(Stored data)
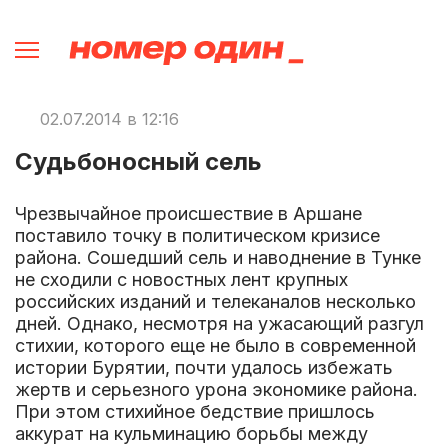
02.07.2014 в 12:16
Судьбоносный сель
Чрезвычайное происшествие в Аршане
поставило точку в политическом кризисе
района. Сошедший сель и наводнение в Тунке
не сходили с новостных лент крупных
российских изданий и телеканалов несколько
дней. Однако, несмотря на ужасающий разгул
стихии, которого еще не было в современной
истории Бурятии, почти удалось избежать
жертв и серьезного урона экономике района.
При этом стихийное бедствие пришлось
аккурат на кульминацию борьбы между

...

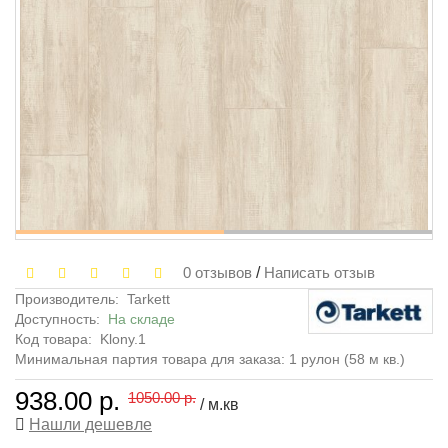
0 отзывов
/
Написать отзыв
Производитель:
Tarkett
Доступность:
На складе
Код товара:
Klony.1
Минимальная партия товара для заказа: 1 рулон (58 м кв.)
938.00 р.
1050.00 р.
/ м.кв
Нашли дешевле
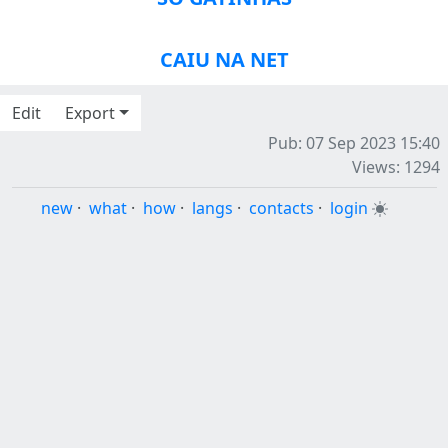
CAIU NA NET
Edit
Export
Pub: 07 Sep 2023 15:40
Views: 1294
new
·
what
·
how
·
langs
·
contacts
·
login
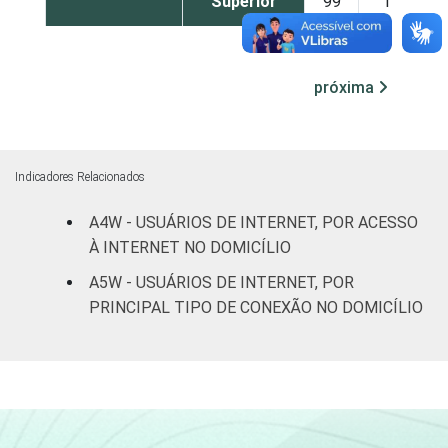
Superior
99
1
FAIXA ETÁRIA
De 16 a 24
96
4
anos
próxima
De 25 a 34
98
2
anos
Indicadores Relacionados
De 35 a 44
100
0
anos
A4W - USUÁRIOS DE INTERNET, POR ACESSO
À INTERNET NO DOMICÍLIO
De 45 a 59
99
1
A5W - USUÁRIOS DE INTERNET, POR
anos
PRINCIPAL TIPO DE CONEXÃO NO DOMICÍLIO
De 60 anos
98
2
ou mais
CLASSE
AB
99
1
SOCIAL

**Task**:
Take exactly the lines from the one containing "истории Бурятии, почти удалось избежать" through the one containing "аккурат на кульминацию борьбы между" in the data above, and output them with nothing added.

**Written response**:
истории Бурятии, почти удалось избежать
жертв и серьезного урона экономике района.
При этом стихийное бедствие пришлось
аккурат на кульминацию борьбы между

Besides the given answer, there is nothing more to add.